The two women — Tamil Nadu's Jaya and West Bengal's Mamata — might be as different as cheese from chalk, but they do have a few common streaks. The most noticeable one is that they head single-leader parties; without them their parties wouldn't matter, even if they continued to exist. While this might be an advantage when it comes to quick decision-making, it can be a huge drawback when it comes to disastrous decisions or initiatives. There is no alternative point of view in either the AIADMK or the Trinamool Congress.

And so, in West Bengal nothing much seems to have changed on the ground. A terrible crisis is brewing in the power sector, and there has been no effort to address the aspirations of people, particularly the younger generation which felt that, under the Left, the State had missed out on cashing in on the India growth story.

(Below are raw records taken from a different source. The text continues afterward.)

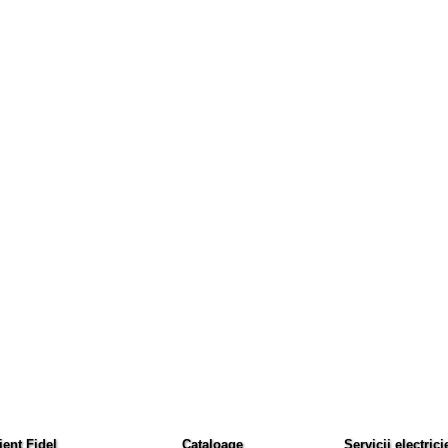
ient Fidel
Cataloage
Servicii electrici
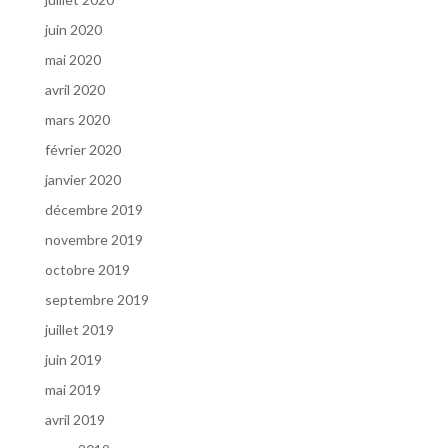
juin 2020
mai 2020
avril 2020
mars 2020
février 2020
janvier 2020
décembre 2019
novembre 2019
octobre 2019
septembre 2019
juillet 2019
juin 2019
mai 2019
avril 2019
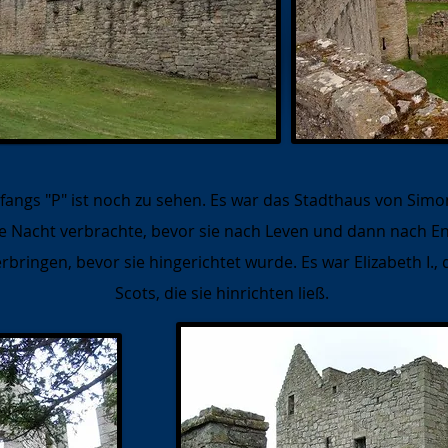
fangs "P" ist noch zu sehen. Es war das Stadthaus von Simo
te Nacht verbrachte, bevor sie nach Leven und dann nach 
erbringen, bevor sie hingerichtet wurde. Es war Elizabeth I.
Scots, die sie hinrichten ließ.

Didi continues to be as high strung and theatrical as ever. She holds the health portfolio but after making a statement, when quizzed by the media on the spate of infant deaths — 47 deaths in a week in three hospitals in West Bengal — she snapped: “I am concentrating on industry. If you have queries, ask my health secretary. Please don't disturb me.” Her standard response is that the Left is to be blamed for the pathetic state of industrial development in the State, as also, of course, poor medical care!

In health-care, at least, if it is any consolation for people of the southern State, Tamil Nadu has got it right. Just visit the Apollo Hospitals or Sankara Nethralaya in Chennai and you will see Bengalis, hear Bengali and even see Bengali newspapers in the wards!

But that does not justify converting Secretariats or libraries into hospitals!